State education leaders are infuriated by the General Assembly's passage of legislation that would diminish their role in deciding how schools are held accountable over the next 15 years.

Members of the Maryland State Board of Education see the measure, which would forbid the state from using charter schools and vouchers to fix failing schools, as a power grab by the legislature.


Gov. Larry Hogan has said he will veto the bill. State education officials are hoping to prevent a veto override.

The legislation also would set a cap on a how much weight standardized test scores and other performance measures would be given in school rankings. Such education policy decisions have traditionally been left to the state school board.


"We believe it infringes on the ability of the state board to make key education policy decisions independently and outside of politics," said Andrew Smarick, the board president. The board has written two sharply worded letters of opposition to the legislature.

The legislation's supporters, including Del. Eric Luedtke, a Montgomery County Democrat, have said the measure is needed to prevent the state board from unilaterally taking severe steps.

The bill passed with large majorities, and a successful override vote in the final days of the legislative session appears likely if the governor vetoes the measure.

The showdown between Hogan and legislators over the "Protect Our Schools" bill is part of a larger national debate that has erupted over privatization of education. President Donald Trump and his education secretary, Betsy DeVos, have said they will push states to provide low-income students more school choice by giving them state-funded vouchers to attend private schools. DeVos also has been a strong proponent of expanding charter schools.

The state teachers union supports the Annapolis bill, saying it's necessary to protect public schools.

"While it's clear that Governor Hogan's state school board is frustrated with the legislature's actions, it pales in comparison to the frustration that stakeholders — led by public educators and parents — had with the board's intentions to carry out Betsy DeVos' vision for school privatization," said Betty Weller, the union president.

"The General Assembly had an obligation to step in on behalf of their constituents," she said.

The bill has lukewarm support from the association of Maryland school superintendents and more vigorous support from a number of other education groups in the state.


Many members of the state school board were appointed by Hogan; and some, including Smarick, are more supportive of a conservative school agenda. But even some of the more liberal-leaning members of the board, including holdovers of former Gov. Martin O'Malley, have opposed the legislation.

"These bills, if enacted, could damage the educational prospects of Maryland's children, especially the neediest among them, and dim the State's longstanding national reputation as a forward-looking education leader, especially in the area of accountability," the state board wrote in a letter to the legislature March 24.

At the center of the debate is what role the legislature and state school board should play in crafting the plan for holding students and schools accountable under the federal Every Student Succeeds Act. The state board has spent the past year holding public meetings around Maryland to get input for the plan, which must be submitted to the U.S. Department of Education in September.

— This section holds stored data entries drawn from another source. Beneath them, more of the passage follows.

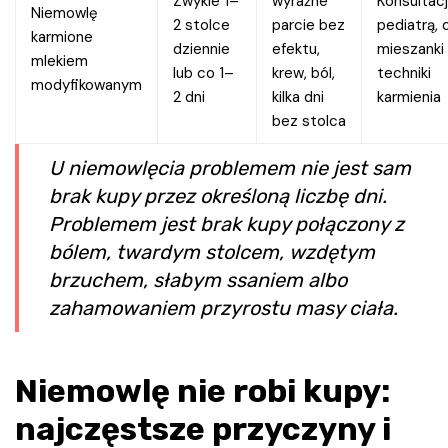
Zwykle 1–
wyraźne
Konsultacj
Niemowlę
2 stolce
parcie bez
pediatrą,
karmione
dziennie
efektu,
mieszanki 
mlekiem
lub co 1–
krew, ból,
techniki
modyfikowanym
2 dni
kilka dni
karmienia
bez stolca
U niemowlęcia problemem nie jest sam
brak kupy przez określoną liczbę dni.
Problemem jest brak kupy połączony z
bólem, twardym stolcem, wzdętym
brzuchem, słabym ssaniem albo
zahamowaniem przyrostu masy ciała.
Niemowlę nie robi kupy
:
najczęstsze przyczyny i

The state board contends the legislature is stepping into the middle of that public process and dictating what the plan will be. Some agree.

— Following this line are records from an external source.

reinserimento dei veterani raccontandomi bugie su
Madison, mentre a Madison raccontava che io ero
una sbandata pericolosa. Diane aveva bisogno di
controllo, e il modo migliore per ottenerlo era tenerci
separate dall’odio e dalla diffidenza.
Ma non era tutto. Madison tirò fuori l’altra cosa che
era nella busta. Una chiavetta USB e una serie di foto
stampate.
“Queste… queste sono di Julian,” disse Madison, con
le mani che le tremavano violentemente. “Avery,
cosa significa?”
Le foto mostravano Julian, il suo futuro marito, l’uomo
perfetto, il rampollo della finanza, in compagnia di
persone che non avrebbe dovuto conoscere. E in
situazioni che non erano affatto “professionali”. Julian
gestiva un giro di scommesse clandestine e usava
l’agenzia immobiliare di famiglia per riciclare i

"I am concerned about the eroded authority of the state board based on this bill," said Nancy S. Grasmick, a former state schools superintendent.

Hogan said he believes the plan would be rejected by federal education officials and could jeopardize about $250 million annually in federal funding.

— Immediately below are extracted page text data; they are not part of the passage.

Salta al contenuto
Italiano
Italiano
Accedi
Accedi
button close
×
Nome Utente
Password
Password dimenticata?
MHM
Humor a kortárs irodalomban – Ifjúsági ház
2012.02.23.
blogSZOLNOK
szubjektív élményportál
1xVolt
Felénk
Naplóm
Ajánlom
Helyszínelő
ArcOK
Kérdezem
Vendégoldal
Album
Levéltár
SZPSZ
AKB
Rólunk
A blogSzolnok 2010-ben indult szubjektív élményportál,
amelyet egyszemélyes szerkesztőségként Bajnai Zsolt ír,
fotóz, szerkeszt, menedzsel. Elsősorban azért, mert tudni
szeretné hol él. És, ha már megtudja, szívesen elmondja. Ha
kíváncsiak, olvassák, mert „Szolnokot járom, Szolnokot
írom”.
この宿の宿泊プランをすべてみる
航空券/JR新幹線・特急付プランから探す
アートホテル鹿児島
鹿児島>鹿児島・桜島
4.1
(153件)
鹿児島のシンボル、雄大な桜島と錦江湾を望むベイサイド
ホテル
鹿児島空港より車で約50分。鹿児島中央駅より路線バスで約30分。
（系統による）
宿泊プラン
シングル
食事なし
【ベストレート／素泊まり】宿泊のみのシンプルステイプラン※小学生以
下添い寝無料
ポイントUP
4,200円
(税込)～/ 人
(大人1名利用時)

The other controversial portion of the legislation mandates that academic factors account for only 65 percent of the formula that determines whether a school is meeting standards. Those measurements are expected to include test scores, yearly academic gains by students, and high school graduation rates.

Of about 10 states that have currently submitted plans to the federal government, Maryland's would have the weakest academic standards. Most other states have designated 75 percent as a minimum for academic factors, said Daria Hall, head of communications for The Education Trust, a Washington-based nonprofit.

Students need to be kept to "rigorous standards, and that is what parents want and what students need to be successful," Hall said.